Bookmark and Share

Notice: On April 23, 2014, Statalist moved from an email list to a forum, based at statalist.org.


[Date Prev][Date Next][Thread Prev][Thread Next][Date Index][Thread Index]

st: About weakiv


From   Chau Tak Wai <chau.takwai@gmail.com>
To   statalist@hsphsun2.harvard.edu
Subject   st: About weakiv
Date   Thu, 19 Dec 2013 16:34:32 +0800

Dear Statalisters,

I have a question about weakiv. I have tried to run some simulations to
understand the performance of CLR test. But in the following code with
15 instruments and 1 endogenous regressor, the result seems to be far
from what it should be. I cannot spot the error of my code. So I would
like to ask if it's the problem of my code or a bug in the procedure.

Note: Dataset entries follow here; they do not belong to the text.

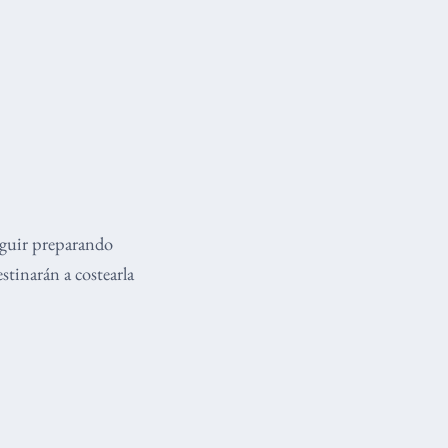
eguir preparando
stinarán a costearla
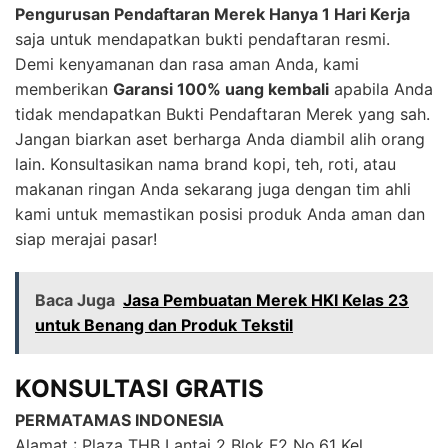
Pengurusan Pendaftaran Merek Hanya 1 Hari Kerja
saja untuk mendapatkan bukti pendaftaran resmi.
Demi kenyamanan dan rasa aman Anda, kami
memberikan
Garansi 100% uang kembali
apabila Anda
tidak mendapatkan Bukti Pendaftaran Merek yang sah.
Jangan biarkan aset berharga Anda diambil alih orang
lain. Konsultasikan nama brand kopi, teh, roti, atau
makanan ringan Anda sekarang juga dengan tim ahli
kami untuk memastikan posisi produk Anda aman dan
siap merajai pasar!
Baca Juga
Jasa Pembuatan Merek HKI Kelas 23
untuk Benang dan Produk Tekstil
KONSULTASI GRATIS
PERMATAMAS INDONESIA
Alamat : Plaza THB Lantai 2 Blok F2 No.61 Kel.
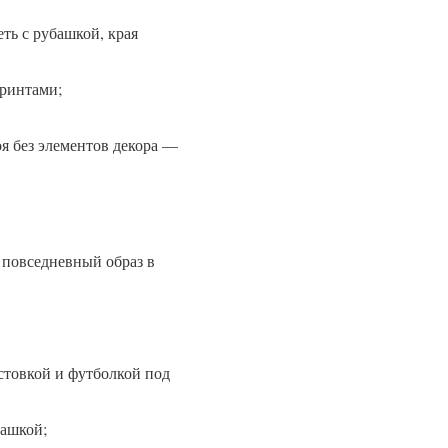
ть с рубашкой, края
принтами;
я без элементов декора —
 повседневный образ в
лстовкой и футболкой под
башкой;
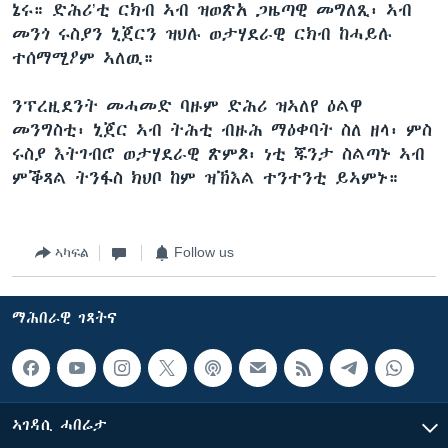
ኔሩ። ድሕሪ’ቲ ርክብ ኣብ ዝወጽአ ጋዜጣዊ መግለጺ፡ ኣብ
መንጎ ሩስያን ኒጀርን ዝህሉ ወታሃደራዊ ርክብ ከሓይሉ
ተሰማሚዖም ኣለዉ።
ንፕረዚደንት መሓመድ ባዙም ድሕሪ ዝኣለየ ዕልዋ
መንግስቲ፡ ኒጀር ኣብ ትሕቲ ብዙሕ ማዕቀባት ስለ ዘላ፡ ምስ
ሩስያ እትገብሮ ወታሃደራዊ ጽምጾ፡ ነቲ ጁንታ ስልጣኑ ኣብ
ምቕጻል ትንፋስ ክህቦ ከም ዝኽእል ተንተንቲ ይኣምኑ።
ኣካፍል
Follow us
ማሕበራዊ ገጻትና
ኣገዳሲ ሓበሬታ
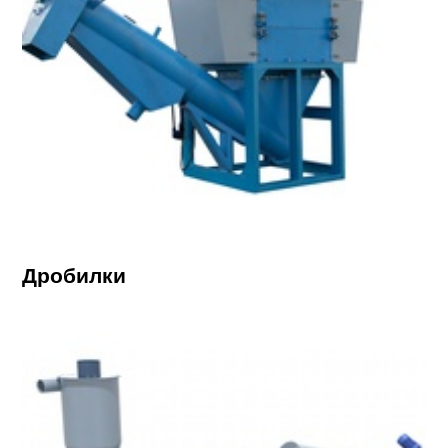
Дробилки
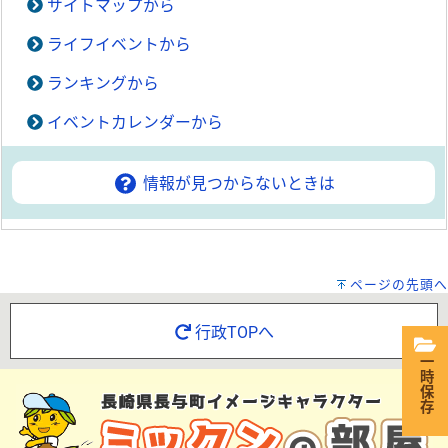
サイトマップから
ライフイベントから
ランキングから
イベントカレンダーから
情報が見つからないときは
ページの先頭へ
行政TOPへ
一時保存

I may have coded things badly, so advice is welcome!

Thank you very much in advance!

The code is as follows:

capture program drop sim_iv_clr_15
program define sim_iv_clr_15, rclass
version 11
syntax [, obs(integer 100) mu2k(real 3) b(real 1) rho(real 0.5) ]
drop _all
set obs `obs'
tempvar y x z1 z2 z3 z4 z5 z6 z7 z8 z9 z10 z11 z12 z13 z14 z15 u
gen `z1' = rnormal(0,1)
gen `z2' = rnormal(0,1)
gen `z3' = rnormal(0,1)
gen `z4' = rnormal(0,1)
gen `z5' = rnormal(0,1)
gen `z6' = rnormal(0,1)
gen `z7' = rnormal(0,1)
gen `z8' = rnormal(0,1)
gen `z9' = rnormal(0,1)
gen `z10' = rnormal(0,1)
gen `z11' = rnormal(0,1)
gen `z12' = rnormal(0,1)
gen `z13' = rnormal(0,1)
gen `z14' = rnormal(0,1)
gen `z15' = rnormal(0,1)

gen `u' = rnormal(0,1)

gen `x' =
sqrt(`mu2k'/`obs')*(`z1'+`z2'+`z3'+`z4'+`z5'+`z6'+`z7'+`z8'+`z9'+`z10'+`z11'+`z12'+`z13'+`z14'+`z15')+`u'
gen `y' = `b'*`x'+(`rho')*`u'+sqrt(1-`rho'^2)*rnormal(0,1)

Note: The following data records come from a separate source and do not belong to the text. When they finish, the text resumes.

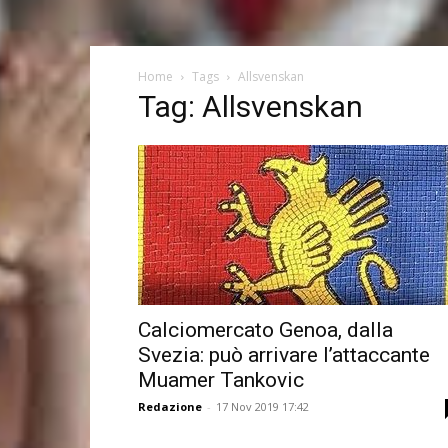
Home
Tags
Allsvenskan
Tag: Allsvenskan
Calciomercato Genoa, dalla
Svezia: può arrivare l’attaccante
Muamer Tankovic
Redazione
-
17 Nov 2019 17:42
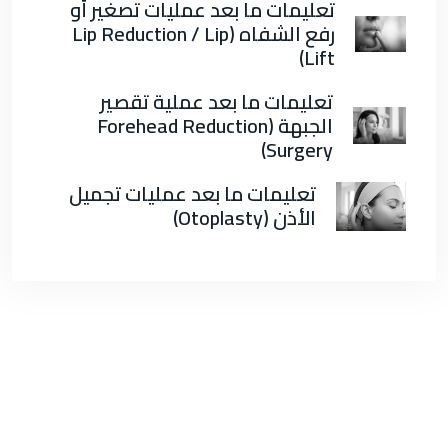
تعليمات ما بعد عمليات تصغير أو
رفع الشفاه (Lip Reduction / Lip
Lift)
تعليمات ما بعد عملية تقصير
الجبهة (Forehead Reduction
Surgery)
تعليمات ما بعد عمليات تجميل
الأذن (Otoplasty)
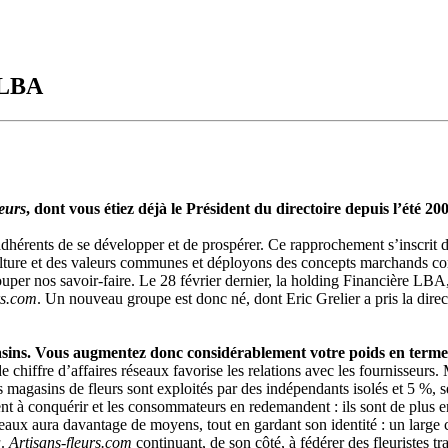
 LBA
eurs
, dont vous étiez déjà le Président du directoire depuis l’été 20
dhérents de se développer et de prospérer. Ce rapprochement s’inscrit da
lture et des valeurs communes et déployons des concepts marchands compl
ouper nos savoir-faire. Le 28 février dernier, la holding Financière LBA, 
rs.com
. Un nouveau groupe est donc né, dont Eric Grelier a pris la directi
ins. Vous augmentez donc considérablement votre poids en termes d’
 chiffre d’affaires réseaux favorise les relations avec les fournisseurs. Ma
 magasins de fleurs sont exploités par des indépendants isolés et 5 %, 
ent à conquérir et les consommateurs en redemandent : ils sont de plus e
eaux aura davantage de moyens, tout en gardant son identité : un large 
a
.
Artisans-fleurs.com
continuant, de son côté, à fédérer des fleuristes tr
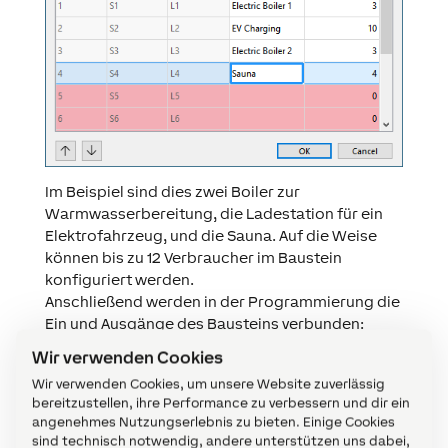
Im Beispiel sind dies zwei Boiler zur
Warmwasserbereitung, die Ladestation für ein
Elektrofahrzeug, und die Sauna. Auf die Weise
können bis zu 12 Verbraucher im Baustein
konfiguriert werden.
Anschließend werden in der Programmierung die
Ein und Ausgänge des Bausteins verbunden:
Wir verwenden Cookies
Wir verwenden Cookies, um unsere Website zuverlässig
bereitzustellen, ihre Performance zu verbessern und dir ein
angenehmes Nutzungserlebnis zu bieten. Einige Cookies
sind technisch notwendig, andere unterstützen uns dabei,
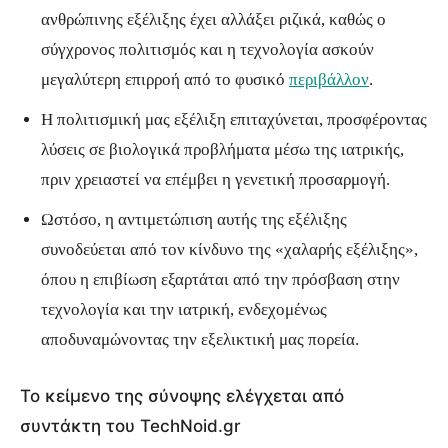
ανθρώπινης εξέλιξης έχει αλλάξει ριζικά, καθώς ο
σύγχρονος πολιτισμός και η τεχνολογία ασκούν
μεγαλύτερη επιρροή από το φυσικό
περιβάλλον
.
Η πολιτισμική μας εξέλιξη επιταχύνεται, προσφέροντας
λύσεις σε βιολογικά προβλήματα μέσω της ιατρικής,
πριν χρειαστεί να επέμβει η γενετική προσαρμογή.
Ωστόσο, η αντιμετώπιση αυτής της εξέλιξης
συνοδεύεται από τον κίνδυνο της «χαλαρής εξέλιξης»,
όπου η επιβίωση εξαρτάται από την πρόσβαση στην
τεχνολογία και την ιατρική, ενδεχομένως
αποδυναμώνοντας την εξελικτική μας πορεία.
Το κείμενο της σύνοψης ελέγχεται από
συντάκτη του TechNoid.gr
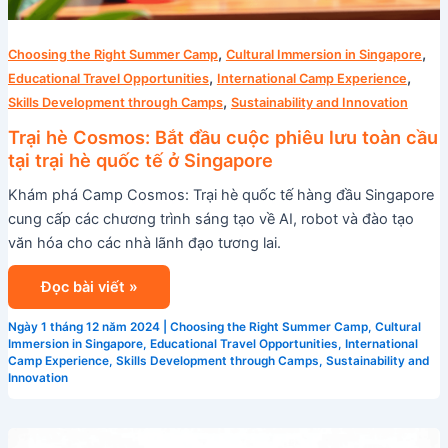
,
,
Choosing the Right Summer Camp
Cultural Immersion in Singapore
,
,
Educational Travel Opportunities
International Camp Experience
,
Skills Development through Camps
Sustainability and Innovation
Trại hè Cosmos: Bắt đầu cuộc phiêu lưu toàn cầu
tại trại hè quốc tế ở Singapore
Khám phá Camp Cosmos: Trại hè quốc tế hàng đầu Singapore
cung cấp các chương trình sáng tạo về AI, robot và đào tạo
văn hóa cho các nhà lãnh đạo tương lai.
Đọc bài viết »
Ngày 1 tháng 12 năm 2024
|
Choosing the Right Summer Camp
,
Cultural
Immersion in Singapore
,
Educational Travel Opportunities
,
International
Camp Experience
,
Skills Development through Camps
,
Sustainability and
Innovation
Làm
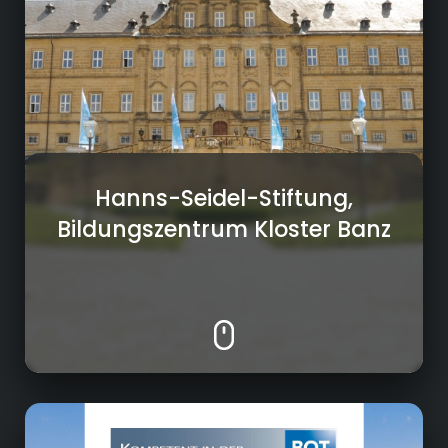
die Konzertreihe "Kammerkonzerte auf Banz"
oder Mitorganisation der
Openairveranstaltung "Lieder auf Banz" in
deren Rahmen die Hanns-Seidel-Stiftung
einen Förderpreis für junge Liedermacher
auslobt.
Hanns-Seidel-Stiftung,
Bildungszentrum Kloster Banz
Korrosionsschutz / Oberflächenveredelung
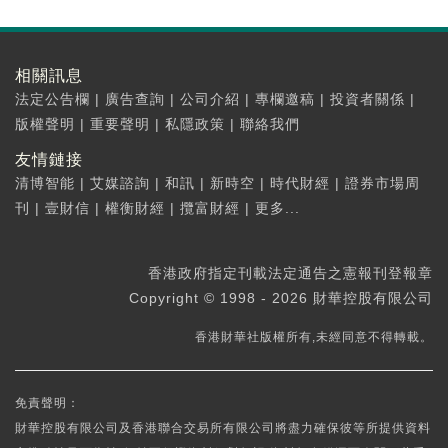
相關訊息
法定公告欄
|
廣告查詢
|
公司介紹
|
專欄邀稿
|
投資者關係
|
版權聲明
|
重要聲明
|
私隱政策
|
聯絡我們
友情鏈接
清博智能
|
艾媒諮詢
|
和訊
|
新時空
|
時代財經
|
證券市場周
刊
|
壹財信
|
權衡財經
|
攬富財經
|
更多...
香港政府指定刊載法定通告之憲報刊登報章
Copyright © 1998 - 2026 財華控股有限公司
香港財華社版權所有,未經同意不得轉載。
免責聲明：
財華控股有限公司及香港聯合交易所有限公司將盡力確保彼等所提供資料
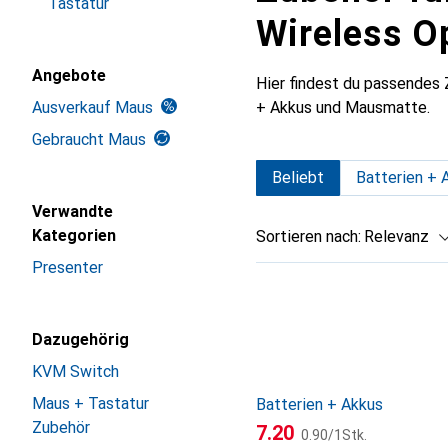
Tastatur
Wireless O
Angebote
Hier findest du passendes
Ausverkauf Maus
+ Akkus und Mausmatte.
Gebraucht Maus
Beliebt
Batterien + 
Verwandte
Kategorien
Sortieren nach
:
Relevanz
Presenter
Produktliste
Dazugehörig
KVM Switch
Maus + Tastatur
Batterien + Akkus
Zubehör
CHF
CHF
7.20
0.90
/
1Stk.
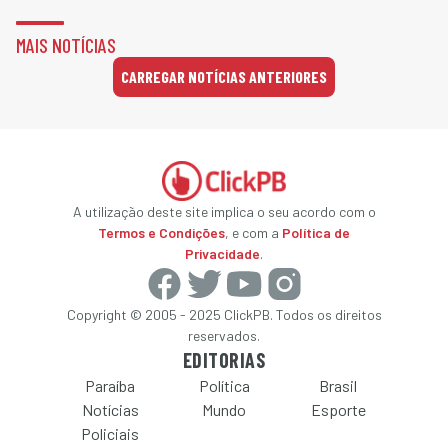
MAIS NOTÍCIAS
CARREGAR NOTÍCIAS ANTERIORES
A utilização deste site implica o seu acordo com o
Termos e Condições
, e com a
Política de
Privacidade
.
Copyright © 2005 - 2025 ClickPB. Todos os direitos
reservados.
EDITORIAS
Paraíba
Política
Brasil
Notícias
Mundo
Esporte
Policiais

local z `z1' `z2' `z3' `z4' `z5' `z6' `z7' `z8' `z9' `z10' `z11' `z12'
`z13' `z14' `z15'
*check first stage
regress `x' `z'
return scalar fsf=e(F)

ivregress 2sls `y' (`x' = `z'), robust
return scalar beta2sls=_b[`x']
return scalar se2sls=_se[`x']

ivregress liml `y' (`x' = `z'), robust
return scalar betaliml=_b[`x']
return scalar seliml=_se[`x']

ivreg2 `y' (`x'=`z' ), fuller(1) robust
return scalar betaf1=_b[`x']
return scalar sef1=_se[`x']

** check the related tests at null of true value
ivregress 2sls `y' (`x' = `z'), robust
weakiv, null(1.0) small
return scalar clrp=e(clr_p)
return scalar arp=e(ar_p)
return scalar wp=e(wald_p)

**test at true value - 0.25
ivregress 2sls `y' (`x' = `z'), robust
weakiv, null(0.75) small
return scalar clrpa=e(clr_p)
return scalar arpa=e(ar_p)
return scalar wpa=e(wald_p)

**test at true value +0.25
ivregress 2sls `y' (`x' = `z'), robust
weakiv, null(1.25) small
return scalar clrpb=e(clr_p)
return scalar arpb=e(ar_p)
return scalar wpb=e(wald_p)

end

local betatrue 1.0
local nobs 100
simulate fsf=r(fsf) beta2sls=r(beta2sls) se2sls=r(se2sls) /*
*/ betaliml=r(betaliml) seliml=r(seliml) betaf1=r(betaf1) sef1=r(sef1)/*
*/ clrp=r(clrp) arp=r(arp) wp=r(wp) clrpa=r(clrpa) arpa=r(arpa)
wpa=r(wpa) clrpb=r(clrpb) arpb=r(arpb) wpb=r(wpb), /*
*/ reps(1000): sim_iv_clr_15, obs(`nobs') b(`betatrue') mu2k(1.0) rho(0.5)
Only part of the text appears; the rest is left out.